In 2013, the world is rallying behind...Standing Man. His name is Erdem Gunduz, a Turkish "performance artist" who yesterday strolled into the heart of Istanbul's Taksim Square, which had been cleared of protesters just the night before by Turkish police firing tear gas canisters and water cannons. At 6 p.m. local time, the Standing Man dropped his bag and stood completely still, staring straight at a giant portrait of Mustafa Kemal Ataturk, the godfather of modern Turkish democracy, and the Turkish flag. For the next eight hours, Gunduz did not move -- an act of defiance so simple, so dignified, that it electrified the nation. Some rushed to the square, others took up a solitary stance in the capital city of Ankara and elsewhere, and a few even stood with him in other nations around the globe.

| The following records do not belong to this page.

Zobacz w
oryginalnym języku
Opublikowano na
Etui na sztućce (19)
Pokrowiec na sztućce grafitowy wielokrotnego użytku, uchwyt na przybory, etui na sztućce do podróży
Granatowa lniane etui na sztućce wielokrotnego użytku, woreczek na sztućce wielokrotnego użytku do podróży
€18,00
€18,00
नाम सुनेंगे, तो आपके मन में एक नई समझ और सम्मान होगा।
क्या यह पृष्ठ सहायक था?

The 21st Century was having a moment.

As the Standing Man's protest was winding down, several hundred thousands demonstrators were taking to the streets of Brazil.in a remarkable event. Maybe you've seen the amazing footage, the "if you build it, they will come" of protest videos, with peaceful nighttime marchers filling a wide boulevard in the heart of Rio de Janeiro as far as the eye could see, in both directions. In Rio, in Sao Paulo, in the capital Brasilia and elsewhere, demonstrators pushed their demands for affordable transit fares and for a government that responds to the needs of its people, and then vanished into the South American night, to regroup again.

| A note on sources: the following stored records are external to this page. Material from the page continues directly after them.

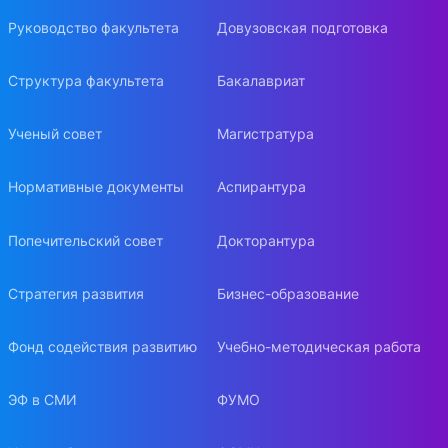
Руководство факультета
Довузовская подготовка
Структура факультета
Бакалавриат
Ученый совет
Магистратура
Нормативные документы
Аспирантура
Попечительский совет
Докторантура
Стратегия развития
Бизнес-образование
Фонд содействия развитию
Учебно-методическая работа
ЭФ в СМИ
ФУМО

Somewhere in between the Standing Man's night of solitude and the carnival-like frenzy of the streets of Rio is my own hometown of Philadelphia. At roughly the same time that Erdem Gunduz was walking into the Taksim Square, four people -- two parents and two other union activists -- sat down in front of an office belonging to Pennsylvania Gov. Tom Corbett. The four announced that they are going on hunger strike -- taking in nothing but water -- until state and local officials act to restore funding to city schools, which have given pink slips to roughly 3,900 workers in a crisis that threatens to turn places of learning in America's fifth-largest city into giant understaffed warehouses for children.